WORK TASK -
Give the data below again exactly, and drop each picture from it.

RECORDS FOR THE EXERCISE -
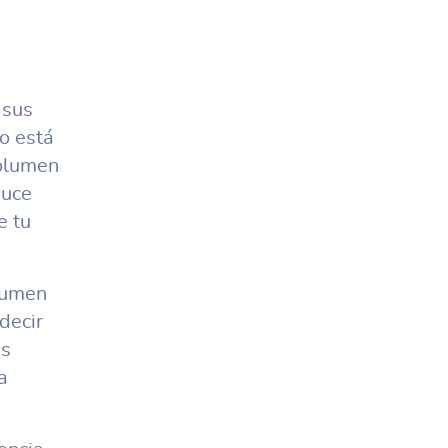
 sus
o está
olumen
duce
e tu
lumen
decir
as
a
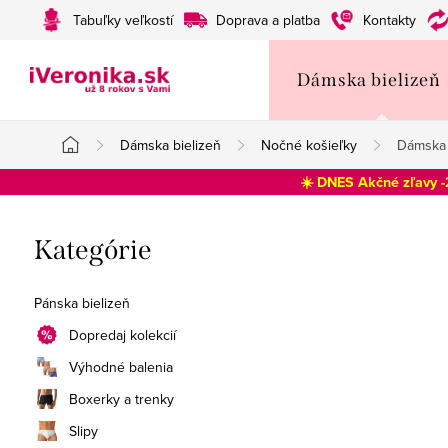
Prejsť
Tabuľky veľkostí
Doprava a platba
Kontakty
na
obsah
Dámska bielizeň
Dámska bielizeň
Nočné košieľky
Dámska 
Domov
☀️ DNES Akčné zľavy 
B
Preskočiť
Kategórie
o
kategórie
č
Pánska bielizeň
n
Dopredaj kolekcií
Výhodné balenia
ý
Boxerky a trenky
p
Slipy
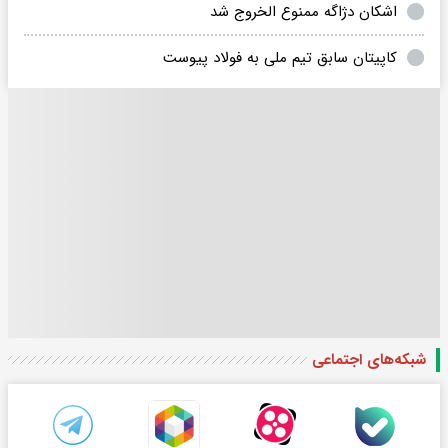
اشکان دژاگه ممنوع الخروج شد
کاپیتان سابق تیم ملی به فولاد پیوست
شبکه‌های اجتماعی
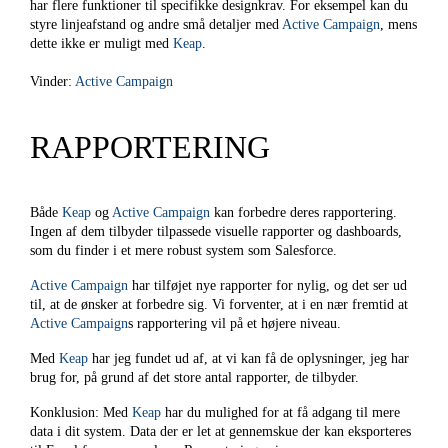
har flere funktioner til specifikke designkrav. For eksempel kan du
styre linjeafstand og andre små detaljer med
Active Campaign
, mens
dette ikke er muligt med
Keap
.
Vinder:
Active Campaign
RAPPORTERING
Både
Keap
og
Active Campaign
kan forbedre deres rapportering.
Ingen af dem tilbyder tilpassede visuelle rapporter og dashboards,
som du finder i et mere robust system som Salesforce.
Active Campaign
har tilføjet nye rapporter for nylig, og det ser ud
til, at de ønsker at forbedre sig. Vi forventer, at i en nær fremtid at
Active Campaign
s rapportering vil på et højere niveau.
Med
Keap
har jeg fundet ud af, at vi kan få de oplysninger, jeg har
brug for, på grund af det store antal rapporter, de tilbyder.
Konklusion: Med
Keap
har du mulighed for at få adgang til mere
data i dit system. Data der er let at gennemskue der kan eksporteres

EXERCISE RESPONSE -
 sus
o está
olumen
duce
e tu
lumen
decir
as
a
Prejsť
Tabuľky veľkostí
Doprava a platba
Kontakty
na
obsah
Dámska bielizeň
Dámska bielizeň
Nočné košieľky
Dámska 
Domov
☀️ DNES Akčné zľavy 
B
Preskočiť
Kategórie
o
kategórie
č
Pánska bielizeň
n
Dopredaj kolekcií
Výhodné balenia
ý
Boxerky a trenky
p
Slipy
اشکان دژاگه ممنوع الخروج شد
کاپیتان سابق تیم ملی به فولاد پیوست
شبکه‌های اجتماعی
har flere funktioner til specifikke designkrav. For eksempel kan du
styre linjeafstand og andre små detaljer med
Active Campaign
, mens
dette ikke er muligt med
Keap
.
Vinder:
Active Campaign
RAPPORTERING
Både
Keap
og
Active Campaign
kan forbedre deres rapportering.
Ingen af dem tilbyder tilpassede visuelle rapporter og dashboards,
som du finder i et mere robust system som Salesforce.
Active Campaign
har tilføjet nye rapporter for nylig, og det ser ud
til, at de ønsker at forbedre sig. Vi forventer, at i en nær fremtid at
Active Campaign
s rapportering vil på et højere niveau.
Med
Keap
har jeg fundet ud af, at vi kan få de oplysninger, jeg har
brug for, på grund af det store antal rapporter, de tilbyder.
Konklusion: Med
Keap
har du mulighed for at få adgang til mere
data i dit system. Data der er let at gennemskue der kan eksporteres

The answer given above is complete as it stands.